France: L'ex-président Sarkozy condamné à cinq ans de prison dans le dossier libyen information fournie par Reuters 25/09/2025 à 17:01
L'ancien président Nicolas Sarkozy a été condamné jeudi à cinq ans de prison après avoir été déclaré coupable d'association de malfaiteurs dans l'affaire dite du financement libyen de sa campagne électorale présidentielle victorieuse de 2007.
La peine étant assortie d'une exécution provisoire, l'ex-chef de l'Etat aujourd'hui âgé de 70 ans devrait être incarcéré d'ici un mois, même s'il fait appel de ce jugement.
"Pour le tribunal, ce sont des faits d'une gravité exceptionnelle de nature à altérer la confiance dans les institutions mêmes de la République", a déclaré la présidente du tribunal, Nathalie Gavarino, lors du prononcé de la peine.

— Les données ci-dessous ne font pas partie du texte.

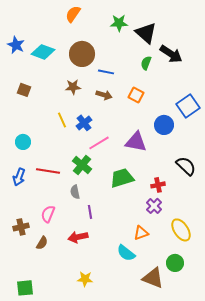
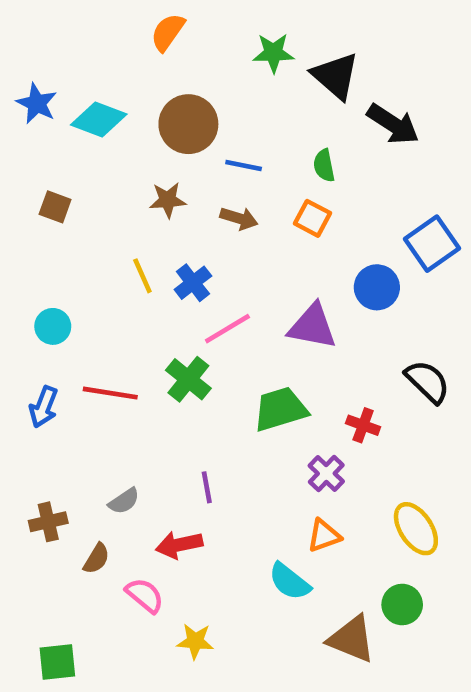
green semicircle: (146, 63) -> (324, 165), moved, turned -32
red cross: (158, 185) -> (363, 425), turned 32
gray semicircle: (75, 192) -> (124, 501), moved, turned -112
purple cross: (154, 206) -> (326, 473), moved
pink semicircle: (48, 214) -> (145, 595), moved, turned 108

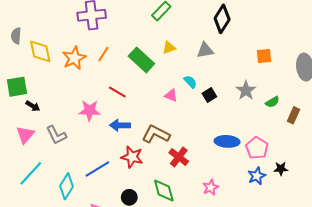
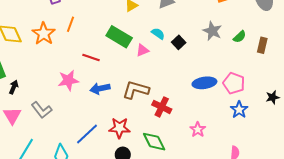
green rectangle: (141, 60) -> (119, 37), moved
pink triangle: (171, 95) -> (142, 50), turned -32
black arrow: (33, 106) -> (14, 87), turned -88
red star: (132, 157) -> (119, 128), moved
black star: (281, 169) -> (273, 97), moved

Visiblement ému, Nicolas Sarkozy a dénoncé devant la presse "l'injustice" dont il dit être victime.
"Ce qui s'est passé aujourd'hui (...) est d'une gravité extrême pour l'État de droit, pour la confiance que l'on peut avoir dans la justice", a-t-il dit, son épouse Carla Bruni-Sarkozy à ses côtés.

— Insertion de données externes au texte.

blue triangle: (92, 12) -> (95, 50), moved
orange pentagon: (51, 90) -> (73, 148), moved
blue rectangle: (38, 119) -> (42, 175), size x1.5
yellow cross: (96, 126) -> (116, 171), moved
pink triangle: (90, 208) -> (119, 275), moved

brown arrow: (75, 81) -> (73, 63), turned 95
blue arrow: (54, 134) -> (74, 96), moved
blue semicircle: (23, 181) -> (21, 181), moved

"Cette injustice est un scandale. Je ne m'excuserai pas de ce que je n'ai pas fait. Naturellement, je ferai appel", a-t-il poursuivi. "La haine n'a décidément aucune limite (...) S'ils veulent absolument que je dorme en prison, je dormirai en prison, mais la tête haute."
Nicolas Sarkozy a été relaxé des accusations de recel de détournement de fonds publics, de corruption passive et d'infractions au code électoral.
"UN FONDEMENT TRÈS ÉTRANGE"
"Le tribunal a déclaré solennellement que le document [du média en ligne] Mediapart, à l'origine de cette procédure, était je cite : 'un faux'", a encore déclaré l'ancien président.
Son avocat, Christophe Ingrain, a dénoncé un "fondement très étrange".
"La raison pour laquelle il est condamné c'est parce qu'on lui reproche supposément d'avoir laissé des collaborateurs à lui, Brice Hortefeux, Claude Guéant, envisager un financement par la Libye", a-t-il dit.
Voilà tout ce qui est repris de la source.